CM: Harissa and silan lamb ribs. Sweet, spicy, zingy and feisty…just like me.
MG: What’s the most unconventional ingredient you’ve ever used, and how did it surprise you in the kitchen?
CM: While in Jerusalem, I stumbled across yogurt stone and have been using it ever since. I couldn’t believe how much tang you could get from an ingredient that otherwise looks like chalk. It’s truly the Parmigiano of the Middle East!

Chef Mushka’s Work as a Private Chef
MG: What inspired you to become a private chef?
CM: My previous partner came from a well-known culinary family in Jerusalem that were the pioneers who opened the first restaurant in the Jerusalem market. He saw how much I loved food and took it upon himself to teach me whether I liked it not.
MG: Did you go to professional cooking school? Where? What was your focus?
CM: Nope! I learnt everything I know from the market & my previous partners family, the Mizrachi’s
MG: What are your favorite types of events to cater, and why?
CM: I love a smaller, intimate dinner party, with dimmed lights and candles, where the dishes are a mix of personal and communal & the wine never stops being poured.

Let’s Have Some Fun!
MG: If your kitchen had a theme song every time you cooked, what would it be?
CM: Probably one of my old Arabic-Israeli Jewish tunes I’m always humming while cooking.
MG: What’s the funniest or most unexpected request you’ve ever gotten from a client or guest?
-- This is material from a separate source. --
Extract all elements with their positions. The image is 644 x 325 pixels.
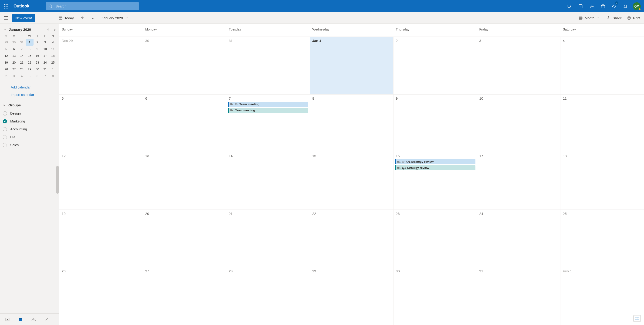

CM: When a client called and asked me to prepare dinner without any middle eastern flavors!
MG: Have you ever had a total cooking fail that ended up being a happy accident?
CM: I truly, truly, truly don’t.
MG: Sweet or Savory?
CM: I really need both! I never skip dessert.
MG: Favorite Snack
CM: popcorn with butter
MG: Have you ever been to Paris or France? If so, what did you love about it? Any memorable culinary experiences? Any Favorite restaurants/shops/dishes you ate?
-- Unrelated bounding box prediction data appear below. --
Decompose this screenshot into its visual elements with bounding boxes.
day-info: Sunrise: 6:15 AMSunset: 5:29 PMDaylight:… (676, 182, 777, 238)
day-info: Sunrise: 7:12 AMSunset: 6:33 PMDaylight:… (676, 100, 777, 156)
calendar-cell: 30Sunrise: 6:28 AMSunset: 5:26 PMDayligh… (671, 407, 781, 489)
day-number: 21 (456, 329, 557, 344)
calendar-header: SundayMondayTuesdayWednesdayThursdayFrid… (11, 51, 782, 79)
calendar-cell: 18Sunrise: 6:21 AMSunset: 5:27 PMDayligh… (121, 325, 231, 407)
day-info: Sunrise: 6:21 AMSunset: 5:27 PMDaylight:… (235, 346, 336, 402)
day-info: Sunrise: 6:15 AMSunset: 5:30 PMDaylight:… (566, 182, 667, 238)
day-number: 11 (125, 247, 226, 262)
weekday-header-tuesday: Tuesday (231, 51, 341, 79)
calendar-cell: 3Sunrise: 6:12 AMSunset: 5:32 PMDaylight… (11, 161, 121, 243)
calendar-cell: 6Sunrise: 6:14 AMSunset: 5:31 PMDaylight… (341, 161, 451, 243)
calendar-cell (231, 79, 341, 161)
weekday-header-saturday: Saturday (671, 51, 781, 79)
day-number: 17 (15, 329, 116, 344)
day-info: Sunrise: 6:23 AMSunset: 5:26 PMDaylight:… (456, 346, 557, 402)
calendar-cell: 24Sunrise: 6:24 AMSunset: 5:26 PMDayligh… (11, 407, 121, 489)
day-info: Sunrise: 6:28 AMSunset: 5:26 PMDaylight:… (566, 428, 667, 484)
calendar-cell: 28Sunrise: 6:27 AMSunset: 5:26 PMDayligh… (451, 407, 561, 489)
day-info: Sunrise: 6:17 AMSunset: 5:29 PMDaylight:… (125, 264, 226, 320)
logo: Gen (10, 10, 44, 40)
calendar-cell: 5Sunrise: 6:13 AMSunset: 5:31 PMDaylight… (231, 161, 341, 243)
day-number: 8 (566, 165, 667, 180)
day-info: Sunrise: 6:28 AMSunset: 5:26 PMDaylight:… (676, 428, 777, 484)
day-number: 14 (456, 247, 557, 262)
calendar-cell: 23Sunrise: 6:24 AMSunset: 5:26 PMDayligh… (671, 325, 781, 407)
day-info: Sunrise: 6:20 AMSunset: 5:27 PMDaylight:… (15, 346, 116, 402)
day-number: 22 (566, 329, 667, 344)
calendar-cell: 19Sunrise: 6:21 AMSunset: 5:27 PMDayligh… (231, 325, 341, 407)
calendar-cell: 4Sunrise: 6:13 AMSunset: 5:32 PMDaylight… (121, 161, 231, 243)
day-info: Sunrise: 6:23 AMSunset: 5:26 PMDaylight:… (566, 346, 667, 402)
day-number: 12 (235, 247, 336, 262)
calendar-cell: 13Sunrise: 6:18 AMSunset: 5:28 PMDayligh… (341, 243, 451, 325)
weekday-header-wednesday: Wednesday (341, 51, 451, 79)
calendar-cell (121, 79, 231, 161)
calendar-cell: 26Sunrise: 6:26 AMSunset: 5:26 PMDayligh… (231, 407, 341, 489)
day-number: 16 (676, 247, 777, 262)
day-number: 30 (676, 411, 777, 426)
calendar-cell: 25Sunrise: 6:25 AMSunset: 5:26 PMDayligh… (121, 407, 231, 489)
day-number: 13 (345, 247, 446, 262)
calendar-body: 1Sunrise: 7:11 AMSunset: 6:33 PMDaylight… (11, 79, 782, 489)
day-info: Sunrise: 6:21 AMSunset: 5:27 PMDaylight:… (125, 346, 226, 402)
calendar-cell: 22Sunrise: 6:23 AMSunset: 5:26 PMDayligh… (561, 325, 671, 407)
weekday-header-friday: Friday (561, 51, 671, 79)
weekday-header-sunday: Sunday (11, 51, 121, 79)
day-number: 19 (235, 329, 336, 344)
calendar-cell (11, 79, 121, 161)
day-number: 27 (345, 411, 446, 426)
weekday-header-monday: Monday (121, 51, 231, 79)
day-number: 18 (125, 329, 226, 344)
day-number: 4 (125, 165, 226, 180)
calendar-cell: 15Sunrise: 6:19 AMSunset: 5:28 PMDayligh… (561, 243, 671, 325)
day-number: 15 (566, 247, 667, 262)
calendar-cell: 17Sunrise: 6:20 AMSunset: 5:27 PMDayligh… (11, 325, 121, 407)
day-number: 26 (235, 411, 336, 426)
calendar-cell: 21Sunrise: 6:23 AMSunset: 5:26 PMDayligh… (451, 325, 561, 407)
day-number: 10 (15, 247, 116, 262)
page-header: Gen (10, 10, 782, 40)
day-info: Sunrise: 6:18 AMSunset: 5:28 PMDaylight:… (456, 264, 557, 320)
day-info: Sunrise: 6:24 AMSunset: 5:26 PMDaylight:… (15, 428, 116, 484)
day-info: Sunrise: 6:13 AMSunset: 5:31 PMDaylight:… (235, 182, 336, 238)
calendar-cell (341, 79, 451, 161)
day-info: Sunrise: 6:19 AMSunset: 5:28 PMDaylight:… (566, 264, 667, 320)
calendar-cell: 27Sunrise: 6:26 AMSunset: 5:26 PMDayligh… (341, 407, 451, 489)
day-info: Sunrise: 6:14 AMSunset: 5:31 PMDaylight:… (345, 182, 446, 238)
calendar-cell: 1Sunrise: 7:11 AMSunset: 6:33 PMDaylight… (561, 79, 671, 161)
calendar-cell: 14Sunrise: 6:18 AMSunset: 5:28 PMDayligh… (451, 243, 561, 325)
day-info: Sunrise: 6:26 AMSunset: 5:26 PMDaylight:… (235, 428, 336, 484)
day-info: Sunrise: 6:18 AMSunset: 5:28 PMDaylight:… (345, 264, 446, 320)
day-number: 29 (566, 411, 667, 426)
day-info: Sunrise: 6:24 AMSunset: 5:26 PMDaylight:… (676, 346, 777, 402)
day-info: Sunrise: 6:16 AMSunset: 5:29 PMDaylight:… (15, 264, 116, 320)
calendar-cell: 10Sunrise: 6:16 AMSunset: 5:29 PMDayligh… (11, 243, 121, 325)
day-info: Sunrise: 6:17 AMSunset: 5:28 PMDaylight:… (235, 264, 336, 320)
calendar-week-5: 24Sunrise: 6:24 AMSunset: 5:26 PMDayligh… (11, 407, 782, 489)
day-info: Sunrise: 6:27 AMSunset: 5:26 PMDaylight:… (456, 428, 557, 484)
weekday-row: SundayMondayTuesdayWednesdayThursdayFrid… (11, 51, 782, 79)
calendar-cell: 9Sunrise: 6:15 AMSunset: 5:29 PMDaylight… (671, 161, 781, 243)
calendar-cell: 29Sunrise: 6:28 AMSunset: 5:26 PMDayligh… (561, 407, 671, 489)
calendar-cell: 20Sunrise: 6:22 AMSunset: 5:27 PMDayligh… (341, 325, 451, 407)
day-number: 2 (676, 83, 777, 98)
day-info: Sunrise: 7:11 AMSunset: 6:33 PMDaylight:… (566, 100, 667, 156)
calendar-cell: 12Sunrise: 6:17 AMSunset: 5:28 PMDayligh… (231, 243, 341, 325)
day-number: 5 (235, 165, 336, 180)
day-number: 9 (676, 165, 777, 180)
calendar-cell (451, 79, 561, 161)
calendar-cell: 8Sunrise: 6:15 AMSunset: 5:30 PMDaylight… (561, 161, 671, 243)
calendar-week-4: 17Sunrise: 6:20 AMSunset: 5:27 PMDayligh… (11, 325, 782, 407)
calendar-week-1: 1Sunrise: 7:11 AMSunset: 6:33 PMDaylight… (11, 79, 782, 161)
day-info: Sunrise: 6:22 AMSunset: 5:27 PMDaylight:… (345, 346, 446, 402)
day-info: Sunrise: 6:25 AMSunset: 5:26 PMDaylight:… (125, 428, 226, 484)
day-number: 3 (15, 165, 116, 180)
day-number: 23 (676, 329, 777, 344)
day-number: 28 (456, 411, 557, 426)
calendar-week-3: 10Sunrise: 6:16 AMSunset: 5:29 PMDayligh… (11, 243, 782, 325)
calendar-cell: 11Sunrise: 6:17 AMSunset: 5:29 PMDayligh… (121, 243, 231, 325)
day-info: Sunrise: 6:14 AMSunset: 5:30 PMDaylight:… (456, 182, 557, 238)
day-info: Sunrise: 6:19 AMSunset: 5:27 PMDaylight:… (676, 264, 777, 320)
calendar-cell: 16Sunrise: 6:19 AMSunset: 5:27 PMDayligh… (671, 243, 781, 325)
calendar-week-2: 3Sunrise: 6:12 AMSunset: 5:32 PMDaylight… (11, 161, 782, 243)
CM: Yes, when I was 10. So, wine and after having a French omelet and I was hooked.
Chef Mushka is more than a chef—she’s a storyteller of flavor, weaving heritage, intuition, and bold creativity into every dish she serves. From her roots in Crown Heights to her culinary awakening in Jerusalem, her journey is as rich and layered as the meals she creates. Entirely self-taught, she redefines tradition with soulful warmth and fearless imagination—leaving every table she touches a little more vibrant, and a little more unforgettable.